Tuesday, October 13, 2015

Capsule reviews from recent travels

Some capsule reviews of films I caught recently on travels in New York and New England, which may or may not have or will play locally:

Breathe (2014) - Actress Melanie Laurent (Inglourious Basterds) is a superb director and her latest film shows why. You know what happens when you befriend a more self-assured, outgoing and a bit idiosyncratic friend in high school. They become a kind of hero and you become their protégé. Such is the case with Charlie (Josephine Japy) and her affection for Sarah (Lou De Laage) (picture above), the new girl in class. But what becomes an endearing if unequal friendship sours as Sarah takes on the trappings of a sociopath. This is eyeball-riveting stuff from beginning to end.

The Fool (Yuri Bykov, 2014) The story centers on an honest workman (Artyom Bystrov) in a teeming public housing slum on the outskirts of a contemporary Russian city. A busted pipe exposes a huge crack in the wall of the nine storey building, shifting the foundation and which will cause an imminent collapse. The movie is all about corruption. This could have been made 40 years ago and the indictment would have been against Soviet authorities. Today, it’s local politicians in an allegory for Putin’s Russia whose dereliction is the source of calamity. The acting is generally good though I felt the flick had something of a stage-managed presence with scenes carefully calibrated.

Goodnight Mommy (Veronika Franz and Severin Fiala, 2014) (currently screening in Detroit) is a horror film, yes. But in the hands of these deft Austrian filmmakers right away you know this isn’t going to be Hollywoodish. And you can see why it was that country’s entry for the Best Foreign Language Film Oscar. Horror is always best when it’s more psychological than starkly visual though this film mediates successfully between the two. Two boys (played by namesake brothers Elias and Lukas Schwarz) find their mother (Susanne Wuest) much changed after having facial surgery. Still wearing gruesome bandages she looks like, well, an Egyptian mummy. She’s ill-humoured and seemingly picks on one child over the other.
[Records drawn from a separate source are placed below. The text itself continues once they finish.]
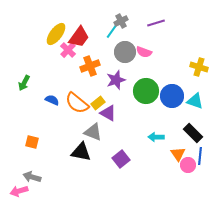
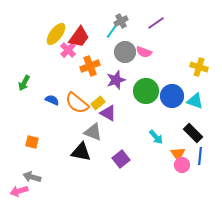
purple line: rotated 18 degrees counterclockwise
cyan arrow: rotated 133 degrees counterclockwise
pink circle: moved 6 px left
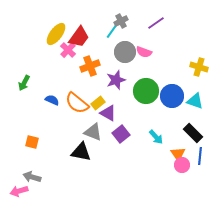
purple square: moved 25 px up
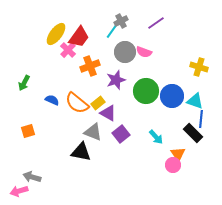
orange square: moved 4 px left, 11 px up; rotated 32 degrees counterclockwise
blue line: moved 1 px right, 37 px up
pink circle: moved 9 px left
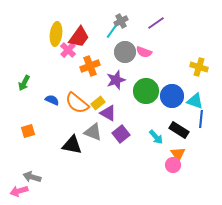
yellow ellipse: rotated 30 degrees counterclockwise
black rectangle: moved 14 px left, 3 px up; rotated 12 degrees counterclockwise
black triangle: moved 9 px left, 7 px up
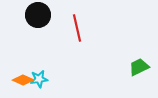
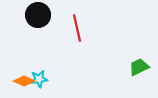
orange diamond: moved 1 px right, 1 px down
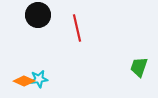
green trapezoid: rotated 45 degrees counterclockwise
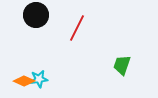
black circle: moved 2 px left
red line: rotated 40 degrees clockwise
green trapezoid: moved 17 px left, 2 px up
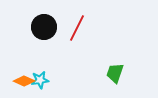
black circle: moved 8 px right, 12 px down
green trapezoid: moved 7 px left, 8 px down
cyan star: moved 1 px right, 1 px down
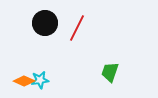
black circle: moved 1 px right, 4 px up
green trapezoid: moved 5 px left, 1 px up
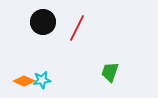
black circle: moved 2 px left, 1 px up
cyan star: moved 2 px right
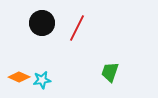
black circle: moved 1 px left, 1 px down
orange diamond: moved 5 px left, 4 px up
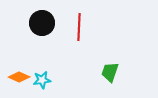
red line: moved 2 px right, 1 px up; rotated 24 degrees counterclockwise
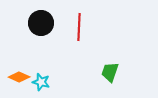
black circle: moved 1 px left
cyan star: moved 1 px left, 2 px down; rotated 24 degrees clockwise
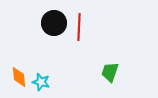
black circle: moved 13 px right
orange diamond: rotated 60 degrees clockwise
The boys come to the conclusion she isn’t their mother and begin a series of tests to prove for sure.

Leaning to Drive (Isabel Coixet, 2014) This is an intelligent feel good story about two very different classes of New Yorkers - a struggling Sikh immigrant from Queens, Darwan Singh Tur (Ben Kingsley), and an Upper West Side well-off writer, Wendy Shields (Patricia Clarkson). Shields, recently divorced, has never learned to drive and decides to take lessons. Darwan, a taxi driver, has a second job as driving instructor. The movie takes us on their various driving classes on the streets of New York with Shields’s inevitable miscues behind the wheel. The movie’s humorous, yes, but also subtly endearing as the friendship between the two characters builds. It’s a modern tale of people from both sides of the tracks, or in this case the river.